Can you elaborate? I had considered opening up a nunchuk and hacking leads onto various parts to plug the Nunchuk into the Operator Interface legally, but I think your solution would attach the Nunchuk to the RC.
Greg, you are amazing and must have both far more time and drive than I or anyone else I know. Every time that using the Wiimote has come up, I have laughed it off and said it was nearly impossible and incredibly impractical to do. While the latter might be still true, congratulations on proving us wrong as far as the technical feasibility… I hope to see some teams try out this bad boy!
Well, I2C is a standard protocol. I actually have a nunchuk sitting in my room for use on another non-FIRST robot… haven’t gotten around to it, though.
But, yeah, you bring a good point – I forgot you load code to the RC. What you’d have to do for the OI would be build a custom circuit that turns the nunchuk output into some serial-joystick type output. That part’s probably not too hard, just stick a uC on a breadboard – the question is, would that be legal?
Do you have a hyperlink for using a Nunchuk via I2C? I am doing a bit of Googling but only turning up people working on it, not anyone who seems to have an implementable solution. I found a site showing you how to make a Wiimote add-on, but nothing explaining how to use a wiimote add-on on its own.
I’m not very familiar with microprocessor communication protocols other than serial, so I am very excited to find out more about this. Using a nunchuk on its own would be really cool.
Thanks Tim. This implementation still isn’t competition legal, and it’s very impractical, but it is a step towards possible. This “nunchuks use I2C” business could result in competition legal use of the Nunchuks, which would be awesome. Alternatively, I suspect Nunchuks are possible to circuit-hijack. I’ll take one apart at some point and look, but I lost my tri-head screwdriver
You just run the C code on your IFI control module, run the GlovePIE scripts on a laptop, hook up the laptop up to your operator interface using a serial cable, and you’ll be good!
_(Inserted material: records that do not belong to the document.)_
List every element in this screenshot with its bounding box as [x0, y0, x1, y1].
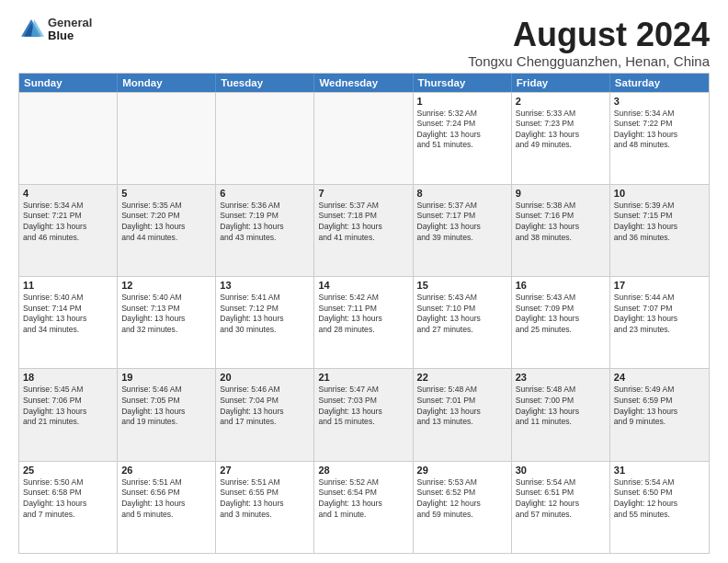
day-number: 18 — [23, 372, 113, 383]
header-day-friday: Friday — [512, 74, 610, 92]
day-number: 11 — [23, 280, 113, 291]
cell-info: Sunset: 7:18 PM — [318, 211, 408, 222]
svg-marker-2 — [31, 19, 44, 37]
calendar-row-1: 1Sunrise: 5:32 AMSunset: 7:24 PMDaylight… — [19, 92, 709, 184]
cell-info: Sunset: 6:58 PM — [23, 488, 113, 499]
cell-info: and 38 minutes. — [516, 233, 606, 244]
cell-info: Sunset: 7:14 PM — [23, 304, 113, 315]
day-number: 16 — [516, 280, 606, 291]
cell-info: Daylight: 13 hours — [614, 314, 705, 325]
cell-info: Daylight: 13 hours — [318, 222, 408, 233]
calendar-row-4: 18Sunrise: 5:45 AMSunset: 7:06 PMDayligh… — [19, 368, 709, 460]
cell-info: Sunset: 6:54 PM — [318, 488, 408, 499]
cell-info: and 30 minutes. — [220, 325, 310, 336]
cal-cell-9: 9Sunrise: 5:38 AMSunset: 7:16 PMDaylight… — [512, 185, 610, 276]
cal-cell-22: 22Sunrise: 5:48 AMSunset: 7:01 PMDayligh… — [414, 369, 512, 460]
cal-cell-21: 21Sunrise: 5:47 AMSunset: 7:03 PMDayligh… — [314, 369, 413, 460]
cal-cell-16: 16Sunrise: 5:43 AMSunset: 7:09 PMDayligh… — [512, 277, 610, 368]
day-number: 13 — [220, 280, 310, 291]
cell-info: Sunrise: 5:37 AM — [318, 201, 408, 212]
cell-info: and 3 minutes. — [220, 510, 310, 521]
day-number: 24 — [614, 372, 705, 383]
cell-info: Daylight: 13 hours — [614, 222, 705, 233]
cell-info: Sunset: 7:23 PM — [516, 119, 606, 130]
cell-info: and 5 minutes. — [121, 510, 211, 521]
cell-info: Sunrise: 5:32 AM — [417, 109, 507, 120]
day-number: 27 — [220, 465, 310, 476]
cell-info: and 39 minutes. — [417, 233, 507, 244]
cell-info: Sunrise: 5:53 AM — [417, 477, 507, 488]
cell-info: Sunset: 7:09 PM — [516, 304, 606, 315]
day-number: 23 — [516, 372, 606, 383]
cell-info: Sunset: 7:21 PM — [23, 211, 113, 222]
logo-line1: General — [48, 17, 92, 29]
logo-icon — [18, 17, 44, 42]
cell-info: Sunset: 7:19 PM — [220, 211, 310, 222]
cal-cell-empty-0 — [19, 93, 118, 184]
header-day-wednesday: Wednesday — [314, 74, 413, 92]
cell-info: and 13 minutes. — [417, 417, 507, 428]
cell-info: and 25 minutes. — [516, 325, 606, 336]
cell-info: and 21 minutes. — [23, 417, 113, 428]
cell-info: Sunrise: 5:33 AM — [516, 109, 606, 120]
cell-info: Sunrise: 5:37 AM — [417, 201, 507, 212]
cell-info: Sunset: 7:24 PM — [417, 119, 507, 130]
cell-info: Sunrise: 5:48 AM — [516, 385, 606, 396]
cell-info: Sunrise: 5:51 AM — [121, 477, 211, 488]
cell-info: Sunset: 6:51 PM — [516, 488, 606, 499]
calendar-header: SundayMondayTuesdayWednesdayThursdayFrid… — [19, 74, 709, 92]
cell-info: Sunset: 6:56 PM — [121, 488, 211, 499]
cal-cell-19: 19Sunrise: 5:46 AMSunset: 7:05 PMDayligh… — [118, 369, 216, 460]
cell-info: and 28 minutes. — [318, 325, 408, 336]
cell-info: Sunrise: 5:36 AM — [220, 201, 310, 212]
cell-info: Daylight: 13 hours — [121, 222, 211, 233]
cell-info: Sunset: 6:55 PM — [220, 488, 310, 499]
day-number: 1 — [417, 96, 507, 107]
cal-cell-empty-3 — [314, 93, 413, 184]
cell-info: and 17 minutes. — [220, 417, 310, 428]
cal-cell-empty-2 — [216, 93, 314, 184]
cell-info: Daylight: 13 hours — [318, 499, 408, 510]
cell-info: and 19 minutes. — [121, 417, 211, 428]
cell-info: Daylight: 13 hours — [220, 314, 310, 325]
day-number: 20 — [220, 372, 310, 383]
cell-info: and 59 minutes. — [417, 510, 507, 521]
header-day-tuesday: Tuesday — [216, 74, 314, 92]
day-number: 12 — [121, 280, 211, 291]
cell-info: Sunrise: 5:46 AM — [121, 385, 211, 396]
calendar-body: 1Sunrise: 5:32 AMSunset: 7:24 PMDaylight… — [19, 92, 709, 553]
day-number: 17 — [614, 280, 705, 291]
cell-info: and 51 minutes. — [417, 140, 507, 151]
cell-info: Sunset: 7:16 PM — [516, 211, 606, 222]
cell-info: Sunset: 7:03 PM — [318, 396, 408, 407]
cell-info: Daylight: 13 hours — [417, 407, 507, 418]
day-number: 5 — [121, 188, 211, 199]
cell-info: Sunrise: 5:50 AM — [23, 477, 113, 488]
cell-info: and 15 minutes. — [318, 417, 408, 428]
cell-info: Daylight: 13 hours — [516, 314, 606, 325]
page: General Blue August 2024 Tongxu Chenggua… — [0, 0, 728, 563]
cell-info: and 7 minutes. — [23, 510, 113, 521]
cell-info: Daylight: 13 hours — [23, 407, 113, 418]
logo-line2: Blue — [48, 29, 92, 42]
cell-info: and 44 minutes. — [121, 233, 211, 244]
cell-info: Sunset: 7:15 PM — [614, 211, 705, 222]
day-number: 19 — [121, 372, 211, 383]
day-number: 29 — [417, 465, 507, 476]
cal-cell-26: 26Sunrise: 5:51 AMSunset: 6:56 PMDayligh… — [118, 462, 216, 553]
cell-info: and 11 minutes. — [516, 417, 606, 428]
cell-info: Sunset: 7:06 PM — [23, 396, 113, 407]
cell-info: and 43 minutes. — [220, 233, 310, 244]
location: Tongxu Chengguanzhen, Henan, China — [468, 53, 710, 69]
cell-info: Daylight: 13 hours — [614, 130, 705, 141]
cal-cell-6: 6Sunrise: 5:36 AMSunset: 7:19 PMDaylight… — [216, 185, 314, 276]
cal-cell-30: 30Sunrise: 5:54 AMSunset: 6:51 PMDayligh… — [512, 462, 610, 553]
cell-info: and 9 minutes. — [614, 417, 705, 428]
day-number: 8 — [417, 188, 507, 199]
cal-cell-empty-1 — [118, 93, 216, 184]
cell-info: Sunset: 7:01 PM — [417, 396, 507, 407]
day-number: 30 — [516, 465, 606, 476]
cell-info: and 55 minutes. — [614, 510, 705, 521]
cell-info: Daylight: 13 hours — [220, 499, 310, 510]
cell-info: Sunset: 7:20 PM — [121, 211, 211, 222]
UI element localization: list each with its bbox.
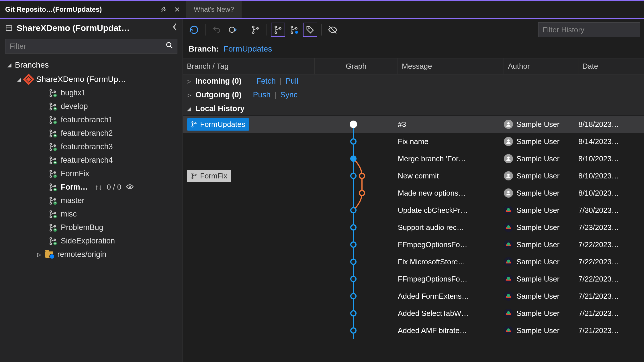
commit-date: 7/21/2023… xyxy=(578,309,644,318)
branch-item-bugfix1[interactable]: bugfix1 xyxy=(0,86,183,100)
incoming-section[interactable]: ▷ Incoming (0) Fetch | Pull xyxy=(183,74,644,88)
commit-message: Update cbCheckPr… xyxy=(398,206,504,215)
branch-icon xyxy=(49,116,57,124)
push-link[interactable]: Push xyxy=(253,91,271,99)
branch-item-featurebranch1[interactable]: featurebranch1 xyxy=(0,113,183,127)
commit-row[interactable]: Added SelectTabW… Sample User 7/21/2023… xyxy=(183,305,644,322)
branches-header[interactable]: ◢ Branches xyxy=(0,58,183,72)
filter-input[interactable] xyxy=(5,39,162,54)
commit-author-cell: Sample User xyxy=(504,274,578,284)
commit-graph-cell xyxy=(315,236,398,253)
commit-row[interactable]: Added FormExtens… Sample User 7/21/2023… xyxy=(183,288,644,305)
branch-tag[interactable]: FormFix xyxy=(187,170,231,182)
refresh-button[interactable] xyxy=(187,23,201,37)
branch-item-featurebranch2[interactable]: featurebranch2 xyxy=(0,127,183,140)
commit-author-cell: Sample User xyxy=(504,120,578,129)
expand-icon: ◢ xyxy=(7,62,11,68)
col-date[interactable]: Date xyxy=(578,58,644,74)
expand-icon: ▷ xyxy=(187,78,191,84)
branch-item-develop[interactable]: develop xyxy=(0,100,183,113)
toolbar xyxy=(183,19,644,41)
pin-icon[interactable] xyxy=(160,5,168,13)
commit-row[interactable]: FFmpegOptionsFo… Sample User 7/22/2023… xyxy=(183,236,644,253)
fetch-link[interactable]: Fetch xyxy=(257,77,276,85)
commit-date: 7/21/2023… xyxy=(578,292,644,301)
col-graph[interactable]: Graph xyxy=(315,58,398,74)
svg-point-48 xyxy=(50,224,52,226)
undo-button[interactable] xyxy=(210,23,224,37)
close-icon[interactable] xyxy=(173,5,181,13)
branch-item-sideexploration[interactable]: SideExploration xyxy=(0,234,183,248)
repo-node[interactable]: ◢ ShareXDemo (FormUp… xyxy=(0,72,183,86)
svg-point-7 xyxy=(50,89,52,91)
branch-item-problembug[interactable]: ProblemBug xyxy=(0,221,183,234)
commit-row[interactable]: FFmpegOptionsFo… Sample User 7/22/2023… xyxy=(183,270,644,288)
tab-git-repo[interactable]: Git Reposito…(FormUpdates) xyxy=(0,0,186,18)
local-branches-button[interactable] xyxy=(271,23,285,37)
branch-item-featurebranch4[interactable]: featurebranch4 xyxy=(0,154,183,167)
tags-button[interactable] xyxy=(303,23,317,37)
sync-link[interactable]: Sync xyxy=(280,91,297,99)
commit-date: 7/30/2023… xyxy=(578,206,644,215)
branch-item-featurebranch3[interactable]: featurebranch3 xyxy=(0,140,183,154)
commit-author: Sample User xyxy=(516,137,559,146)
commit-row[interactable]: Added AMF bitrate… Sample User 7/21/2023… xyxy=(183,322,644,339)
commit-message: Fix name xyxy=(398,137,504,146)
branch-item-formfix[interactable]: FormFix xyxy=(0,167,183,180)
branch-tag[interactable]: FormUpdates xyxy=(187,118,249,131)
hide-unreachable-button[interactable] xyxy=(326,23,340,37)
branch-indicator: Branch: FormUpdates xyxy=(183,41,644,58)
back-chevron-icon[interactable] xyxy=(172,23,177,33)
commit-row[interactable]: Fix name Sample User 8/14/2023… xyxy=(183,133,644,150)
commit-row[interactable]: Fix MicrosoftStore… Sample User 7/22/202… xyxy=(183,253,644,270)
commit-graph-cell xyxy=(315,150,398,167)
svg-point-58 xyxy=(252,32,254,34)
svg-point-52 xyxy=(50,237,52,239)
svg-point-15 xyxy=(50,116,52,118)
svg-point-57 xyxy=(252,26,254,28)
commit-row[interactable]: Made new options… Sample User 8/10/2023… xyxy=(183,184,644,202)
svg-point-44 xyxy=(50,210,52,212)
branch-item-master[interactable]: master xyxy=(0,194,183,207)
branch-item-misc[interactable]: misc xyxy=(0,207,183,221)
remote-branches-button[interactable] xyxy=(287,23,301,37)
outgoing-section[interactable]: ▷ Outgoing (0) Push | Sync xyxy=(183,88,644,102)
svg-point-40 xyxy=(50,197,52,199)
col-message[interactable]: Message xyxy=(398,58,504,74)
commit-row[interactable]: FormUpdates #3 Sample User 8/18/2023… xyxy=(183,116,644,133)
branch-icon xyxy=(49,170,57,178)
eye-icon[interactable] xyxy=(126,183,134,192)
commit-row[interactable]: Support audio rec… Sample User 7/23/2023… xyxy=(183,219,644,236)
tab-whats-new[interactable]: What's New? xyxy=(186,1,242,18)
col-author[interactable]: Author xyxy=(504,58,578,74)
filter-history-input[interactable] xyxy=(543,25,636,34)
branch-name: featurebranch3 xyxy=(61,142,113,151)
commit-date: 8/14/2023… xyxy=(578,137,644,146)
commit-row[interactable]: Merge branch 'For… Sample User 8/10/2023… xyxy=(183,150,644,167)
repo-icon xyxy=(5,24,13,32)
commit-row[interactable]: FormFix New commit Sample User 8/10/2023… xyxy=(183,167,644,184)
branch-graph-button[interactable] xyxy=(248,23,263,37)
search-icon[interactable] xyxy=(162,42,177,51)
commit-author: Sample User xyxy=(516,206,559,215)
svg-point-24 xyxy=(50,149,52,150)
commit-date: 8/10/2023… xyxy=(578,154,644,163)
local-history-section[interactable]: ◢ Local History xyxy=(183,102,644,116)
pull-link[interactable]: Pull xyxy=(285,77,298,85)
svg-point-64 xyxy=(291,32,293,34)
commit-author: Sample User xyxy=(516,326,559,335)
svg-point-11 xyxy=(50,103,52,105)
col-branch-tag[interactable]: Branch / Tag xyxy=(183,58,315,74)
commit-message: Support audio rec… xyxy=(398,223,504,232)
branch-item-form[interactable]: Form… ↑↓ 0 / 0 xyxy=(0,180,183,194)
remotes-node[interactable]: ▷ remotes/origin xyxy=(0,248,183,261)
commit-author-cell: Sample User xyxy=(504,309,578,318)
current-branch-name[interactable]: FormUpdates xyxy=(224,44,272,53)
commit-message: Added FormExtens… xyxy=(398,292,504,301)
redo-button[interactable] xyxy=(226,23,240,37)
commit-author-cell: Sample User xyxy=(504,188,578,198)
expand-icon: ▷ xyxy=(37,251,41,258)
commit-author-cell: Sample User xyxy=(504,326,578,335)
commit-row[interactable]: Update cbCheckPr… Sample User 7/30/2023… xyxy=(183,202,644,219)
repo-node-label: ShareXDemo (FormUp… xyxy=(36,75,126,84)
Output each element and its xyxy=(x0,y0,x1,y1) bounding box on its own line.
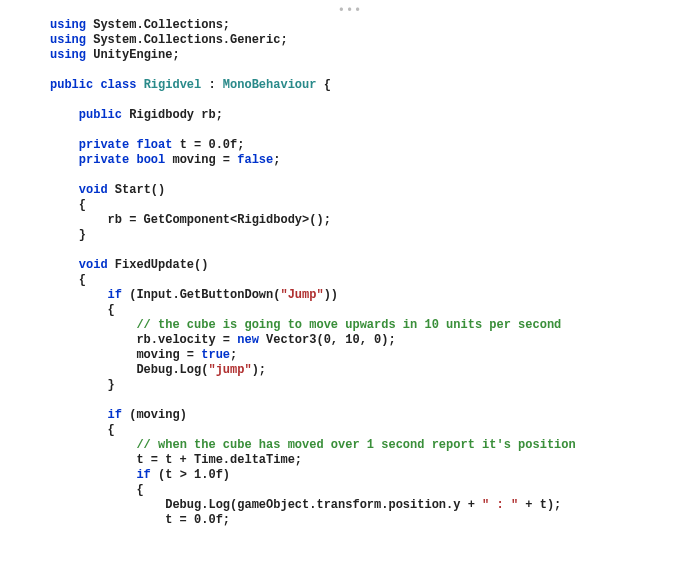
type-name: MonoBehaviour xyxy=(223,78,317,92)
code-text: moving = xyxy=(50,348,201,362)
kw-if: if xyxy=(136,468,150,482)
kw-using: using xyxy=(50,48,86,62)
indent xyxy=(50,408,108,422)
indent xyxy=(50,438,136,452)
code-text: ; xyxy=(230,348,237,362)
code-text: )) xyxy=(324,288,338,302)
kw-true: true xyxy=(201,348,230,362)
kw-false: false xyxy=(237,153,273,167)
kw-private: private xyxy=(79,153,129,167)
code-text: Vector3(0, 10, 0); xyxy=(259,333,396,347)
code-text: System.Collections.Generic; xyxy=(86,33,288,47)
code-text: FixedUpdate() xyxy=(108,258,209,272)
indent xyxy=(50,318,136,332)
indent xyxy=(50,183,79,197)
type-name: Rigidvel xyxy=(144,78,202,92)
code-text: } xyxy=(50,378,115,392)
kw-bool: bool xyxy=(136,153,165,167)
code-text: { xyxy=(316,78,330,92)
code-text: { xyxy=(50,273,86,287)
code-text: Start() xyxy=(108,183,166,197)
code-text: UnityEngine; xyxy=(86,48,180,62)
code-text: { xyxy=(50,198,86,212)
kw-if: if xyxy=(108,288,122,302)
ellipsis-header: ••• xyxy=(0,0,700,18)
code-text: rb = GetComponent<Rigidbody>(); xyxy=(50,213,331,227)
code-text: t = 0.0f; xyxy=(172,138,244,152)
code-text: t = 0.0f; xyxy=(50,513,230,527)
kw-private: private xyxy=(79,138,129,152)
code-text: (moving) xyxy=(122,408,187,422)
kw-public-class: public class xyxy=(50,78,144,92)
code-text: t = t + Time.deltaTime; xyxy=(50,453,302,467)
kw-public: public xyxy=(79,108,122,122)
code-text: Debug.Log( xyxy=(50,363,208,377)
code-text: + t); xyxy=(518,498,561,512)
kw-float: float xyxy=(136,138,172,152)
code-text: { xyxy=(50,423,115,437)
code-text: ; xyxy=(273,153,280,167)
code-text: { xyxy=(50,483,144,497)
comment: // the cube is going to move upwards in … xyxy=(136,318,561,332)
code-text: (t > 1.0f) xyxy=(151,468,230,482)
code-block: using System.Collections; using System.C… xyxy=(0,18,700,528)
code-text: (Input.GetButtonDown( xyxy=(122,288,280,302)
code-text: System.Collections; xyxy=(86,18,230,32)
indent xyxy=(50,258,79,272)
code-text: { xyxy=(50,303,115,317)
kw-void: void xyxy=(79,258,108,272)
indent xyxy=(50,138,79,152)
code-text: ); xyxy=(252,363,266,377)
kw-void: void xyxy=(79,183,108,197)
kw-new: new xyxy=(237,333,259,347)
code-text: Debug.Log(gameObject.transform.position.… xyxy=(50,498,482,512)
kw-if: if xyxy=(108,408,122,422)
string-literal: "Jump" xyxy=(280,288,323,302)
indent xyxy=(50,468,136,482)
comment: // when the cube has moved over 1 second… xyxy=(136,438,575,452)
code-text: moving = xyxy=(165,153,237,167)
code-text: } xyxy=(50,228,86,242)
indent xyxy=(50,153,79,167)
code-text: rb.velocity = xyxy=(50,333,237,347)
indent xyxy=(50,108,79,122)
string-literal: "jump" xyxy=(208,363,251,377)
code-text: Rigidbody rb; xyxy=(122,108,223,122)
kw-using: using xyxy=(50,33,86,47)
indent xyxy=(50,288,108,302)
kw-using: using xyxy=(50,18,86,32)
code-text: : xyxy=(201,78,223,92)
string-literal: " : " xyxy=(482,498,518,512)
Seriously though, most of this stuff is very outdated and it looks like all you’ll need is the GlovePIE script to use this now, but be careful downloading it since the official download has been off the internet for years at this point. Be sure to scan anything you download and maybe look into more modern solutions for this. There seems to be an open source alternative now, so maybe that will accept the old script.